** Data follows **
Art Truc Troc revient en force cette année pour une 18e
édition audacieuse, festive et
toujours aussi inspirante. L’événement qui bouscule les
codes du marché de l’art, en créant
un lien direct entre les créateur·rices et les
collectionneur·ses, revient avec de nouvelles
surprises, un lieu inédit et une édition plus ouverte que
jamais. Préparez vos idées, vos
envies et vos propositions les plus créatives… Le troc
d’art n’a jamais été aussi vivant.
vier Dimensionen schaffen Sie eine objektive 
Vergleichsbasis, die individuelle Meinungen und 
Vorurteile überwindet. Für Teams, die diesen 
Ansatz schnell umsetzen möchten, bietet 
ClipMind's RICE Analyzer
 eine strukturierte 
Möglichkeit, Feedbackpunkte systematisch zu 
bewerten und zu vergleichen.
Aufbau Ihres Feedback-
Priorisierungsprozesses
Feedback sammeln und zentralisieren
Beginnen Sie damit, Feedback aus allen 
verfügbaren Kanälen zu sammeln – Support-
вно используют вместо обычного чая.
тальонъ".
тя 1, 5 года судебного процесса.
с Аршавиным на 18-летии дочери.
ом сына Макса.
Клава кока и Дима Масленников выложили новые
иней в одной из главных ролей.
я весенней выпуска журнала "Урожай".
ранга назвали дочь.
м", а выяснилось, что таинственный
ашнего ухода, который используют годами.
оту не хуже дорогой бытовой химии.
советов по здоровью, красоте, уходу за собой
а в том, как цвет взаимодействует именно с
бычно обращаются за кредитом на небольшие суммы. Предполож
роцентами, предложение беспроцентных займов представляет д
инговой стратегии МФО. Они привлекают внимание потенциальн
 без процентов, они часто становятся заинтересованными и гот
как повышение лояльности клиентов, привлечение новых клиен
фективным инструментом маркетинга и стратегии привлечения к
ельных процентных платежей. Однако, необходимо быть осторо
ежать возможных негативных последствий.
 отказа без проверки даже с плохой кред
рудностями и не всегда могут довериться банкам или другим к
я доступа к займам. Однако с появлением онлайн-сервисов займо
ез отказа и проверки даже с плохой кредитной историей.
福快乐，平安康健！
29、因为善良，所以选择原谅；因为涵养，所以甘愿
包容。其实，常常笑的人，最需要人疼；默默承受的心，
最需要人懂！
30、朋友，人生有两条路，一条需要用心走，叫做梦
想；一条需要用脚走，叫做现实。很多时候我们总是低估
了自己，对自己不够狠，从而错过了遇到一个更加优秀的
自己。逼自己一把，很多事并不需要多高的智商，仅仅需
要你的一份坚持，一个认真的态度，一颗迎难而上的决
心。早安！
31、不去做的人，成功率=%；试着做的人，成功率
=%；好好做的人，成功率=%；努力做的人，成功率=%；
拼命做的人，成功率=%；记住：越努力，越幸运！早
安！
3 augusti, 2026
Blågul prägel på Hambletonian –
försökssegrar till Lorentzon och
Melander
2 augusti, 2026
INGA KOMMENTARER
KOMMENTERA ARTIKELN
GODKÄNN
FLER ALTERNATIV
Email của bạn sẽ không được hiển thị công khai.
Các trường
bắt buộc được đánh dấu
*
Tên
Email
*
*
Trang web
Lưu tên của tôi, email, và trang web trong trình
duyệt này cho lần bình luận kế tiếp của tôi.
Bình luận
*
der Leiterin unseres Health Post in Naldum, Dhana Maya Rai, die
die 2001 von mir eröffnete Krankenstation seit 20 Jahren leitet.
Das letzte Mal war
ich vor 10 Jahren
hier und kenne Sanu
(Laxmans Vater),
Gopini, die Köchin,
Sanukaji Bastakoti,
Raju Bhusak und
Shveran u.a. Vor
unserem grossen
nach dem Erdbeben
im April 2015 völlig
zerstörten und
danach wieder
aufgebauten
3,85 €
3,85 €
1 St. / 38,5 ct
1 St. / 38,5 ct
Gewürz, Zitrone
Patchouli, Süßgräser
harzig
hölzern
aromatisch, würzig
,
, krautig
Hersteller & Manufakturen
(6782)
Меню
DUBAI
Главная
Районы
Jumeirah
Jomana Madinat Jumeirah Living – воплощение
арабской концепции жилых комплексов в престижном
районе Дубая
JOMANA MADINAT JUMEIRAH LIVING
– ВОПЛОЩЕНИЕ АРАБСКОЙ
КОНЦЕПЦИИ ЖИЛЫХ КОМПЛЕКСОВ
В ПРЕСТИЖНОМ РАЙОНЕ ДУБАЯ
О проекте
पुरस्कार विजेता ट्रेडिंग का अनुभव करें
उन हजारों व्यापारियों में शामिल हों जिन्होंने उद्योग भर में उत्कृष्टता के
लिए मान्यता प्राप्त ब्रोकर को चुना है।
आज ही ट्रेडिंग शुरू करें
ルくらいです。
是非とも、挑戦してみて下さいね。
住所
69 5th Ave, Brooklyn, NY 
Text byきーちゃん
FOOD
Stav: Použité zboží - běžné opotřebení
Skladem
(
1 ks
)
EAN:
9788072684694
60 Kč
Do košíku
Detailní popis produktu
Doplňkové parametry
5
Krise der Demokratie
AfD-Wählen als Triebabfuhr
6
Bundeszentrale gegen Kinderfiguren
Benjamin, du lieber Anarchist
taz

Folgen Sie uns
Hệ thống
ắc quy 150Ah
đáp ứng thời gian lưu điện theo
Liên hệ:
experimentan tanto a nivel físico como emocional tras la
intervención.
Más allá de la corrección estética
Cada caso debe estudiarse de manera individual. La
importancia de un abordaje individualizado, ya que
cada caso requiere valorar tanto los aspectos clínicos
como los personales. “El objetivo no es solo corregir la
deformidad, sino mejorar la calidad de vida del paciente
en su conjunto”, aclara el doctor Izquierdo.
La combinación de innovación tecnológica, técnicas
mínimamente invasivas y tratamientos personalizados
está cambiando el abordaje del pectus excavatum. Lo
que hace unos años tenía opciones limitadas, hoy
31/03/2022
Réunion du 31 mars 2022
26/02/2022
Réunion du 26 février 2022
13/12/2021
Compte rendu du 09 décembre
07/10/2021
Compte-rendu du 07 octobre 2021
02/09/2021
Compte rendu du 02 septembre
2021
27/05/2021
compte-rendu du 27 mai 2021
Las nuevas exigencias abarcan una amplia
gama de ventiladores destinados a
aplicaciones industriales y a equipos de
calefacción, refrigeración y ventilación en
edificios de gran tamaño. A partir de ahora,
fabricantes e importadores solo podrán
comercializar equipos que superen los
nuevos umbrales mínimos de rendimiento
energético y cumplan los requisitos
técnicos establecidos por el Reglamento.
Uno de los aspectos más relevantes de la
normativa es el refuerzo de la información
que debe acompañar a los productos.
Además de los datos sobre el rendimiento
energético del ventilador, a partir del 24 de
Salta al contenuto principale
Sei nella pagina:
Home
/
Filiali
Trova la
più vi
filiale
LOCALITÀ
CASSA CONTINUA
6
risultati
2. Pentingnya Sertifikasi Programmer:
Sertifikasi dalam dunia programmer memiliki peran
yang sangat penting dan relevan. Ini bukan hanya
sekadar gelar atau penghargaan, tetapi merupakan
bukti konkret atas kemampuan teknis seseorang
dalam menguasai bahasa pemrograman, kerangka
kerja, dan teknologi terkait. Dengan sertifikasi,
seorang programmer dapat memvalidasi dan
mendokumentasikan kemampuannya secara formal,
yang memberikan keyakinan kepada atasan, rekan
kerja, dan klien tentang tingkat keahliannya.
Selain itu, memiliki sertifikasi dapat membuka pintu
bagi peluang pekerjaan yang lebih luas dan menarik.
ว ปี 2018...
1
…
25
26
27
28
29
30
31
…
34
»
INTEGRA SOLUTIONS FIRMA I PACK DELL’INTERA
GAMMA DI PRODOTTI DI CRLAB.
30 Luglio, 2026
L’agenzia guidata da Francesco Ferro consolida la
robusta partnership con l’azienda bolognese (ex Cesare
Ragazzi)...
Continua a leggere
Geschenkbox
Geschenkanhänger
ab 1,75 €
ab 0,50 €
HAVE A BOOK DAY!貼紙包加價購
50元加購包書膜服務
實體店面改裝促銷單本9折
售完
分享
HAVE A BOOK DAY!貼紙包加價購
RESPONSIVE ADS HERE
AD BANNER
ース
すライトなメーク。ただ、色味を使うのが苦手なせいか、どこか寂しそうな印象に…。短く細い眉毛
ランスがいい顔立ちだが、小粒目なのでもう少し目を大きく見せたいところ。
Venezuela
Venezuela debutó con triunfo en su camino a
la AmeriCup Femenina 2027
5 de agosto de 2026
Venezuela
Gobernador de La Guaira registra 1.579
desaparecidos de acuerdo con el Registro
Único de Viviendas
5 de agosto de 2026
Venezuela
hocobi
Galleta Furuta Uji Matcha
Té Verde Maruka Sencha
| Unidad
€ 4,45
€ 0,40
** End of Data **
**Assignment:** Please state how many lines hold the string "jamais" in the listing above, giving the figure alone.

**Answer box:** 2